__WORK ORDER__: Please return, exactly and only, the lines beginning at the top of the entries below and ending with the line containing "s my special"; keep out the pictures.

[MATERIAL PROVIDED — start]

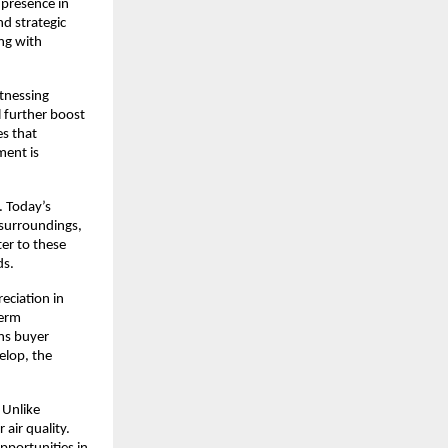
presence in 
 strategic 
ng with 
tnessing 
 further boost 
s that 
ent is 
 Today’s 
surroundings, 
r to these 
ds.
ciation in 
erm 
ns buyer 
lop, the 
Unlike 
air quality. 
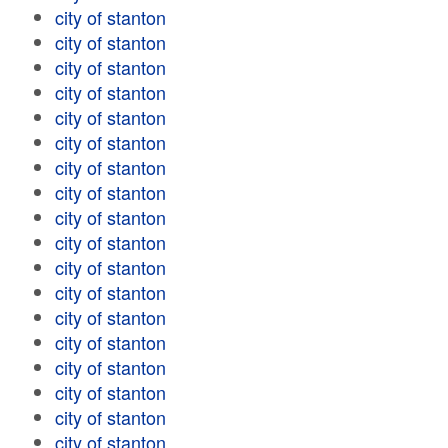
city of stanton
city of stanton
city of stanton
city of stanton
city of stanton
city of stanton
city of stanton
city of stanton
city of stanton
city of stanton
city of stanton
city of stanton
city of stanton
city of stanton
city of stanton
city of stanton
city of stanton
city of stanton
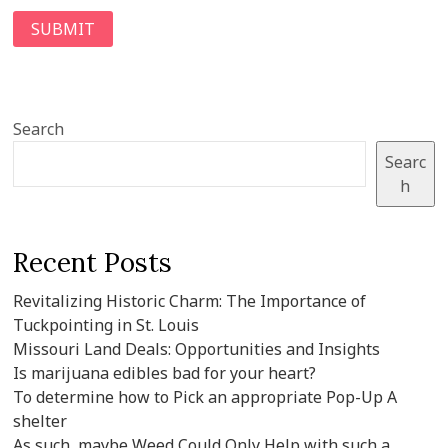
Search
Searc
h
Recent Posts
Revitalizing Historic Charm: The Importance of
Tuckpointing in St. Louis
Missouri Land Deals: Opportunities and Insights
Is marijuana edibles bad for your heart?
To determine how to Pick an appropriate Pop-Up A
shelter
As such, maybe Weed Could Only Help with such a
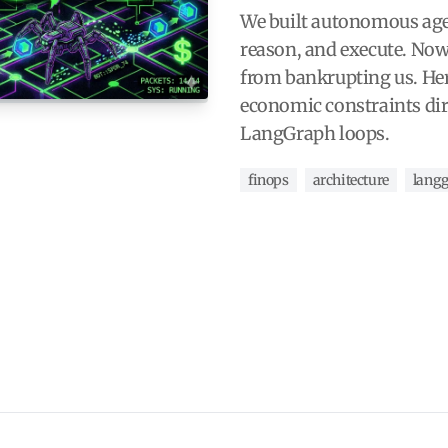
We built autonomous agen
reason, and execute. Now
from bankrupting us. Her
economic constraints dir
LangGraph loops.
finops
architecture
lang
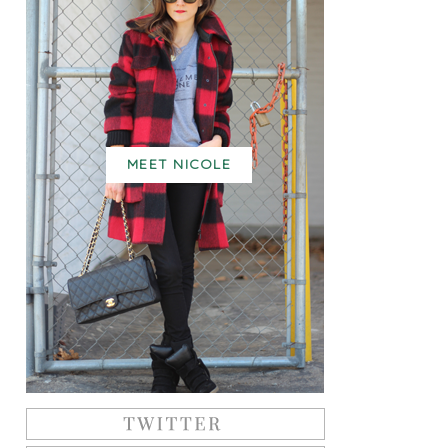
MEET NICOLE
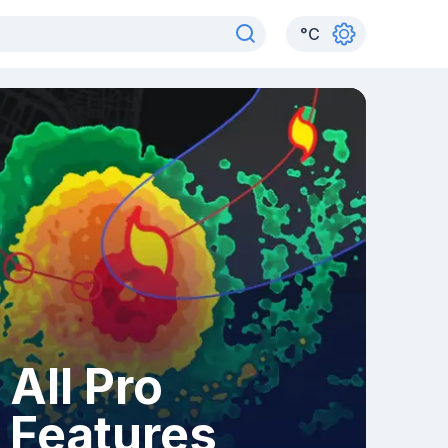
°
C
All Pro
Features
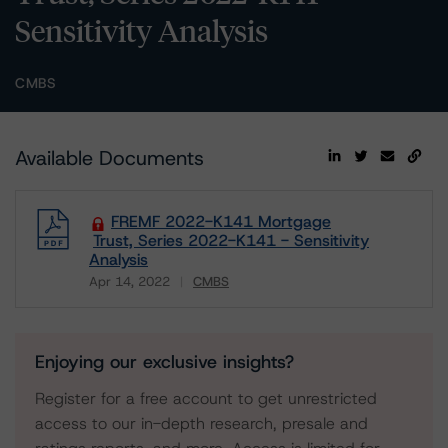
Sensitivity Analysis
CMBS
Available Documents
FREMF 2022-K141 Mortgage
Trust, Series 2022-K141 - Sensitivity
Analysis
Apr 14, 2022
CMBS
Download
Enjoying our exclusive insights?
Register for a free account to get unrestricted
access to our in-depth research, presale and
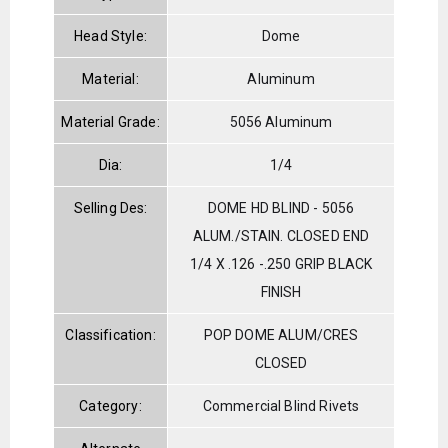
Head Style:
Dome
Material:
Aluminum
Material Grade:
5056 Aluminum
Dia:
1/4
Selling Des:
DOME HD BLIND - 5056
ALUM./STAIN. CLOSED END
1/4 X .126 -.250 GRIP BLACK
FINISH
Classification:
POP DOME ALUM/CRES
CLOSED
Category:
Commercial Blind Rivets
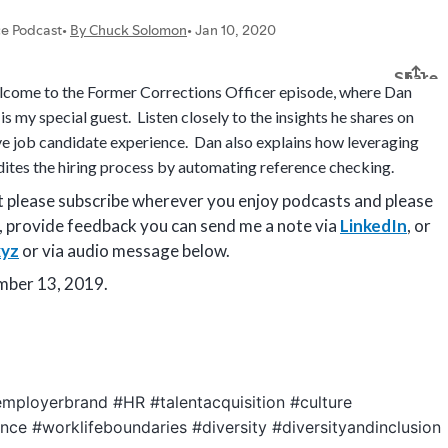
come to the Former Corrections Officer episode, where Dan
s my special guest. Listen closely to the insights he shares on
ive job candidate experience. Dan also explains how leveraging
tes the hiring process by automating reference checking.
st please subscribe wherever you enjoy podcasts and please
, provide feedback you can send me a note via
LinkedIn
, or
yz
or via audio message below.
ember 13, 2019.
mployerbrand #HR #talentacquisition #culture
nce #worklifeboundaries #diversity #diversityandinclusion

[MATERIAL PROVIDED — finish]

__RESPONSE TO THE TASK__:
presence in 
 strategic 
ng with 
tnessing 
 further boost 
s that 
ent is 
 Today’s 
surroundings, 
r to these 
ds.
ciation in 
erm 
ns buyer 
lop, the 
Unlike 
air quality. 
city of stanton
city of stanton
city of stanton
city of stanton
city of stanton
city of stanton
city of stanton
city of stanton
city of stanton
city of stanton
city of stanton
city of stanton
city of stanton
city of stanton
city of stanton
city of stanton
city of stanton
city of stanton
Search
Searc
h
Recent Posts
Revitalizing Historic Charm: The Importance of
Tuckpointing in St. Louis
Missouri Land Deals: Opportunities and Insights
Is marijuana edibles bad for your heart?
To determine how to Pick an appropriate Pop-Up A
shelter
As such, maybe Weed Could Only Help with such a
We built autonomous agen
reason, and execute. Now
from bankrupting us. Her
economic constraints dir
LangGraph loops.
finops
architecture
lang
MEET NICOLE
°
C
All Pro
Features
Sensitivity Analysis
CMBS
Available Documents
FREMF 2022-K141 Mortgage
Trust, Series 2022-K141 - Sensitivity
Analysis
Apr 14, 2022
CMBS
Download
Enjoying our exclusive insights?
Register for a free account to get unrestricted
access to our in-depth research, presale and
Head Style:
Dome
Material:
Aluminum
Material Grade:
5056 Aluminum
Dia:
1/4
Selling Des:
DOME HD BLIND - 5056
ALUM./STAIN. CLOSED END
1/4 X .126 -.250 GRIP BLACK
FINISH
Classification:
POP DOME ALUM/CRES
CLOSED
Category:
Commercial Blind Rivets
come to the Former Corrections Officer episode, where Dan
s my special guest. Listen closely to the insights he shares on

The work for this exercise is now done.